Au début de 2014, le mouvement houthiste lance différentes insurrections sur la côte ouest et dans le sud du pays. Il prend finalement possession de la capitale en septembre 2014 et renverse le gouvernement en janvier 2015. Depuis 2015, le mouvement houthiste contrôle l’ensemble de la partie occidentale du Yémen, la région la plus peuplée du pays.

Lorsque les Houthis ont renversé le gouvernement, le président Mansour Hadi a fui vers l’Arabie Saoudite. Le lendemain, l’Arabie Saoudite lance une opération militaire appelée Tempête décisive dirigée par une coalition composée de neuf États arabes : l’Arabie Saoudite, l’Égypte, la Jordanie, le Soudan, le Qatar, le Bahreïn, le Koweït, les Émirats arabes unis et le Maroc.

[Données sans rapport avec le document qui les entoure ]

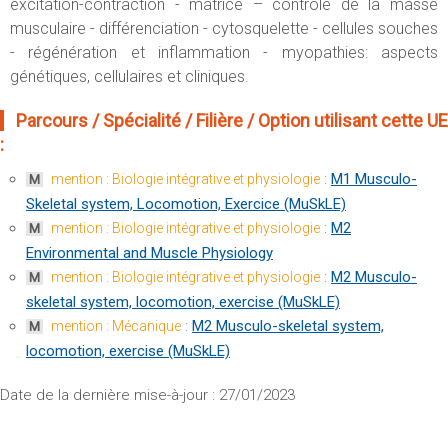
excitation-contraction - matrice – contrôle de la masse
musculaire - différenciation - cytosquelette - cellules souches
- régénération et inflammation - myopathies: aspects
génétiques, cellulaires et cliniques.
Parcours / Spécialité / Filière / Option utilisant cette UE
:
:
M1 Musculo-
mention : Biologie intégrative et physiologie
M
Skeletal system, Locomotion, Exercice (MuSkLE)
:
M2
mention : Biologie intégrative et physiologie
M
Environmental and Muscle Physiology
:
M2 Musculo-
mention : Biologie intégrative et physiologie
M
skeletal system, locomotion, exercise (MuSkLE)
:
M2 Musculo-skeletal system,
mention : Mécanique
M
locomotion, exercise (MuSkLE)
Date de la dernière mise-à-jour : 27/01/2023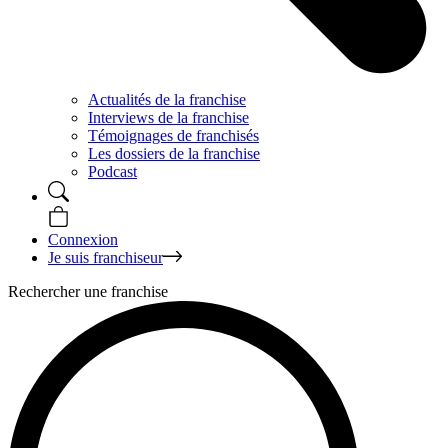
Actualités de la franchise
Interviews de la franchise
Témoignages de franchisés
Les dossiers de la franchise
Podcast
Connexion
Je suis franchiseur
Rechercher une franchise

L’intervention de l’Arabie Saoudite pourrait être interprétée comme une tentative pour protéger sa frontière sud avec le Yémen. Mais son intervention doit être envisagée dans une perspective globale. Le Yémen est en effet un moyen de pression au sein d’une sorte de « zone de guerre froide » qui oppose l’Arabie Saoudite et la République islamique d’Iran. L’Iran est accusé de fournir du matériel et de soutenir le mouvement houthiste alors que l’Arabie Saoudite et l’Iran s’opposent depuis des années. Le Yémen semble être le terrain idéal pour mettre un terme à l’influence de l’Iran dans ce domaine.

Tous les acteurs de ce conflit ont lancé des attaques aveugles contre des civils et contre des infrastructures civiles. La situation s’est transformée en grave crise humanitaire qui a conduit l’ONU à demander aux parties de s’abstenir « de toute action unilatérale qui pourrait compromettre la transition politique et la sécurité du Yémen ».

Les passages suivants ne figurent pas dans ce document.